**WHAT YOU WILL DO**
Treat the line containing "Марля медицинская отбеленная" as the first line and the final line of the material below as the last; reproduce that range exactly.

**DATA**

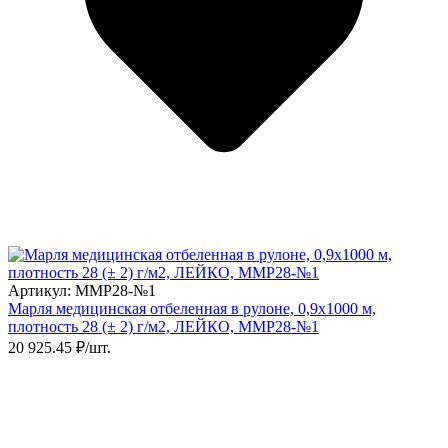
Артикул: ММР28-№1
Марля медицинская отбеленная в рулоне, 0,9х1000 м,
плотность 28 (± 2) г/м2, ЛЕЙКО, ММР28-№1
20 925.45 ₽/шт.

**SOLVED PROBLEM**
Марля медицинская отбеленная в рулоне, 0,9х1000 м,
плотность 28 (± 2) г/м2, ЛЕЙКО, ММР28-№1
20 925.45 ₽/шт.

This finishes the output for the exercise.